I was a little surprised to the ultra-liberal Yes!Weekly quote Michael Sanera from the “conservative” John Locke Foundation in its big cover story on Winston-Salem’s taxpayer-funded downtown baseball stadium:

“At the very beginning, there are national and international studies that show these projects are grossly underestimated and then you get into this bind,” Sanera said. Projects like the downtown ballpark do not attract new money into the area and those who benefit represent a small group of property owners, he added.

“Our position is the people that benefit should be the people that pay,” Sanera said. “You’re taking money from the many and funneling it into the pockets of the few. You see all this activity around the ballpark, but what you don’t see is this is not new money.”

The article explores Mayor Allen Joines influence as president of the Winston-Salem Alliance in helping secure property for the stadium is as bothersome as —-oh, I don’t know —- Greensboro Mayor Yvonne Johnson hopping a plane owned by a high powered developer and Community Foundation board member to Washington to secure federal funding for a mixed-use development on the corner of Lee and South Elm streets that would be anchored by a new Guilford County Schools headquarters.

And guess how the developer wants to finance the proposed $75 million hotel that would add to the development —-federal redevelopment bonds.

The blogosphere is understandbly concerned about Roy Carroll’s involvement in the junket up to Washington. Carroll insists he won’t be involved in the project as a developer, but I can imagine a scenario where the project —if it gets outs of the gates — stalls and Carroll steps in to rescue it.

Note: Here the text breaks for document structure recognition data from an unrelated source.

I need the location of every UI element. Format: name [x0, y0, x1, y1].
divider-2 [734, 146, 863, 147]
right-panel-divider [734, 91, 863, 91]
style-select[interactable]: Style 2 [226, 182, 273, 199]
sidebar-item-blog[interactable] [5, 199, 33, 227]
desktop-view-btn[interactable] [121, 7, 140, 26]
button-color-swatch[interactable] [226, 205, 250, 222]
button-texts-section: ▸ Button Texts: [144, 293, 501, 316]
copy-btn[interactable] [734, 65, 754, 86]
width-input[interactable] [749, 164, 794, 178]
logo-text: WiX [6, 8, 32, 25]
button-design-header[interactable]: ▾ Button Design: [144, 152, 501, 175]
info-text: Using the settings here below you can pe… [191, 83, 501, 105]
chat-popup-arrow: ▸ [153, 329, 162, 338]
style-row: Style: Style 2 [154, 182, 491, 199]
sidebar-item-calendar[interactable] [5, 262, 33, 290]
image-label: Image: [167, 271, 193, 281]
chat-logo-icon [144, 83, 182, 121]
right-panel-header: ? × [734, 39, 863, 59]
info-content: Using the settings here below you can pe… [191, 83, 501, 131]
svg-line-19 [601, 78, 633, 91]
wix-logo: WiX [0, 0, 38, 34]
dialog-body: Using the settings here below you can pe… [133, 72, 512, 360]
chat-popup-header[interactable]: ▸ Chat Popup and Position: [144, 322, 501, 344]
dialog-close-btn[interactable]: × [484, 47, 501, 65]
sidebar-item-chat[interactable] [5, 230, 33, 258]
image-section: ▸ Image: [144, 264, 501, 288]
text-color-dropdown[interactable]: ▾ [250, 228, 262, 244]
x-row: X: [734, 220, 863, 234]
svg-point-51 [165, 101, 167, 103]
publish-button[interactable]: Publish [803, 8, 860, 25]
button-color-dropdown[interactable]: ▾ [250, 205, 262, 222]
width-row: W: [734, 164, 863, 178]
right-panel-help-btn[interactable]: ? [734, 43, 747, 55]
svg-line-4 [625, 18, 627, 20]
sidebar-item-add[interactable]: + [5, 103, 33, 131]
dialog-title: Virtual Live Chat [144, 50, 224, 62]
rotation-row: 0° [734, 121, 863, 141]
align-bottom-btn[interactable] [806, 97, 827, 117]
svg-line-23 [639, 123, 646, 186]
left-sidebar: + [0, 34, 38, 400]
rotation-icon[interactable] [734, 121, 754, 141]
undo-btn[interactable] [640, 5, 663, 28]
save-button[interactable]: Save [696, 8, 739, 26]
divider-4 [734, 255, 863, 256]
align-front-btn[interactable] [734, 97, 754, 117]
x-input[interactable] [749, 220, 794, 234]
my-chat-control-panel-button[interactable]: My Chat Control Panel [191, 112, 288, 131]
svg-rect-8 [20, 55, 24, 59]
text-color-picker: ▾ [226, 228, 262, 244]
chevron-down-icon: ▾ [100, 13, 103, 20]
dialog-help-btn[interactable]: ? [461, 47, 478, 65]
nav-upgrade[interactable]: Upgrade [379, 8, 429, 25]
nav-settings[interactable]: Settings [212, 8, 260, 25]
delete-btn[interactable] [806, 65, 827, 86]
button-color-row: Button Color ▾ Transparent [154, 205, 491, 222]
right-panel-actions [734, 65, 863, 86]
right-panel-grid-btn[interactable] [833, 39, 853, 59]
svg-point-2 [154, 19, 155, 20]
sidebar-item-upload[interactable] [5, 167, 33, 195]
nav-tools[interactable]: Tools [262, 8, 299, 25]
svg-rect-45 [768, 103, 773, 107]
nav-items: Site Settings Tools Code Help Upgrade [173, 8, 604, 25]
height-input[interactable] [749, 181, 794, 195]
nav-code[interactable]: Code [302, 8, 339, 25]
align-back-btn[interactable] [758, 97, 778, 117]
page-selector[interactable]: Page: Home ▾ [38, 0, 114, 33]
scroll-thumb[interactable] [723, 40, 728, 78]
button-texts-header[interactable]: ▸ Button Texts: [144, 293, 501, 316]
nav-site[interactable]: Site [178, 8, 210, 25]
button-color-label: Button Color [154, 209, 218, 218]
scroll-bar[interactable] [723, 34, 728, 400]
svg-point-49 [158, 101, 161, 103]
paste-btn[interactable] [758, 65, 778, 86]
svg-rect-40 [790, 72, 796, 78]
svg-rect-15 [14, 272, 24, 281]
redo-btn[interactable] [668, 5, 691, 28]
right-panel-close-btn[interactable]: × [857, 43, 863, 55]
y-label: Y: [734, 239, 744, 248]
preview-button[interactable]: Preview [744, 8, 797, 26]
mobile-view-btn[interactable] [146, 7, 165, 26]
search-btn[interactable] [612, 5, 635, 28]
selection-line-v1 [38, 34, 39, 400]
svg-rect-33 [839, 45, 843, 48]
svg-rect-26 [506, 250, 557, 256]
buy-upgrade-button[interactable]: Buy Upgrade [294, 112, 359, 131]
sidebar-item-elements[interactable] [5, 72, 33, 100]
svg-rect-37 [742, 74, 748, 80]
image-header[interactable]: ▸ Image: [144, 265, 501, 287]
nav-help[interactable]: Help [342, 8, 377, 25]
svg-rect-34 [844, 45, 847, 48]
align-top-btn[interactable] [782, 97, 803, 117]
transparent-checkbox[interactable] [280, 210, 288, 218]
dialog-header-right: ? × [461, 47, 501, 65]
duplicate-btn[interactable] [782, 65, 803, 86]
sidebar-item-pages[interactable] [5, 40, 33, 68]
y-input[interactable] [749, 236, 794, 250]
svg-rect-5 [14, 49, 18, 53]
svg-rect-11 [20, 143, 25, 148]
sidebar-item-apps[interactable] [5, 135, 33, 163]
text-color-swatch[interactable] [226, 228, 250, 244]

Amazing how we here in Greensboro are watching the debacle in Winston-Salem and our leaders are doing eveything they can to dive in head-first themselves.

Bonus observation: Just got off the phone with a fellow blogger and he thinks some sort of land-swap deal will be involved with the news GCS headquarters. The old HQ has been targeted for development for some time now, but —- as we all know ——- the market’s not good right now. Fisher Parkers, however, won’t stand for a vacant building sitting there for years.